(TRY IT): Every line from the one containing "At what (x,y)" to the one containing "What do you see at coordinates (305, 1394)" in the records below, both included, must be set down exactly, and no other line.

Saved entries
↓↓↓

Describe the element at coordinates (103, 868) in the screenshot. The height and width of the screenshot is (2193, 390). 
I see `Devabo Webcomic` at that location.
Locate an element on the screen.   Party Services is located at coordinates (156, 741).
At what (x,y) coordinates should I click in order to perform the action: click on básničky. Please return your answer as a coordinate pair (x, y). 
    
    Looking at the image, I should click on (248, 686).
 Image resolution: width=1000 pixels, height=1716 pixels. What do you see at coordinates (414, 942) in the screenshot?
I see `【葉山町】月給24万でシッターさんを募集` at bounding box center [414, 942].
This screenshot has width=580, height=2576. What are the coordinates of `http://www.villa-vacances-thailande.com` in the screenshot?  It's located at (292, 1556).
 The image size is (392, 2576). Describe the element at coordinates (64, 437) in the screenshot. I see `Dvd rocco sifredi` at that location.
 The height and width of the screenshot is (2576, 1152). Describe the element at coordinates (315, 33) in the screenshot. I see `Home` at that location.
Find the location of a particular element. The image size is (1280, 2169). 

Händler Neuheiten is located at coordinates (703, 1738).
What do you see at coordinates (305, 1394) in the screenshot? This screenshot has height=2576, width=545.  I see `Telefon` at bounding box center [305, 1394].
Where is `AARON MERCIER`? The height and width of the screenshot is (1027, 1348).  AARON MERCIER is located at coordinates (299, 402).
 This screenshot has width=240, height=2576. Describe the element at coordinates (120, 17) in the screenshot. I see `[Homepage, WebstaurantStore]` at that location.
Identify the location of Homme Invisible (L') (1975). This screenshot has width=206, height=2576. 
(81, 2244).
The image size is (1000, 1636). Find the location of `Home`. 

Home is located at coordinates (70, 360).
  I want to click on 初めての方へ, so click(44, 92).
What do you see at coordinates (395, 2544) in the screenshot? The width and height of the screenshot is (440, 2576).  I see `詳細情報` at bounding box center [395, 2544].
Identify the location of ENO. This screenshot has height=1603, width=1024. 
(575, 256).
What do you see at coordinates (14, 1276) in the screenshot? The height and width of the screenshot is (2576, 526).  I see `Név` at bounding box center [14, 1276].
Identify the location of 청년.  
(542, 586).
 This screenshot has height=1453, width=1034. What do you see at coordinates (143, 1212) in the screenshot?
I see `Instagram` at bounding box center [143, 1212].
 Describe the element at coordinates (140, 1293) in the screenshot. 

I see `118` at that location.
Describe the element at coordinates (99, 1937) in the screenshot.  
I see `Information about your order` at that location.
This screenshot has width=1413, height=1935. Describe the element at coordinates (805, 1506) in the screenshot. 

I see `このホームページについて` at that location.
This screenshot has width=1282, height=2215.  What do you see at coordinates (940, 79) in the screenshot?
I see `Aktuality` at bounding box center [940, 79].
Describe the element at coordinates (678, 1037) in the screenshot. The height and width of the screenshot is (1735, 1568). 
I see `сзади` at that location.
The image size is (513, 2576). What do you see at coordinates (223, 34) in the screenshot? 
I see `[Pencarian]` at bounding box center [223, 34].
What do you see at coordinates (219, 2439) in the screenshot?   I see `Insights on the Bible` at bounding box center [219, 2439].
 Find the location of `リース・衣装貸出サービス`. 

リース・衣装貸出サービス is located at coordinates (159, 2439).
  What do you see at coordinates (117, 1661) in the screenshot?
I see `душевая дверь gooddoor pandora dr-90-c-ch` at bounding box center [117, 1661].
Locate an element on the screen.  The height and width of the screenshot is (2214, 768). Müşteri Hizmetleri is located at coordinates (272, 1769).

↑↑↑

(SOLUTION TO THE EXERCISE):
At what (x,y) coordinates should I click in order to perform the action: click on básničky. Please return your answer as a coordinate pair (x, y). 
    
    Looking at the image, I should click on (248, 686).
 Image resolution: width=1000 pixels, height=1716 pixels. What do you see at coordinates (414, 942) in the screenshot?
I see `【葉山町】月給24万でシッターさんを募集` at bounding box center [414, 942].
This screenshot has width=580, height=2576. What are the coordinates of `http://www.villa-vacances-thailande.com` in the screenshot?  It's located at (292, 1556).
 The image size is (392, 2576). Describe the element at coordinates (64, 437) in the screenshot. I see `Dvd rocco sifredi` at that location.
 The height and width of the screenshot is (2576, 1152). Describe the element at coordinates (315, 33) in the screenshot. I see `Home` at that location.
Find the location of a particular element. The image size is (1280, 2169). 

Händler Neuheiten is located at coordinates (703, 1738).
What do you see at coordinates (305, 1394) in the screenshot? This screenshot has height=2576, width=545.  I see `Telefon` at bounding box center [305, 1394].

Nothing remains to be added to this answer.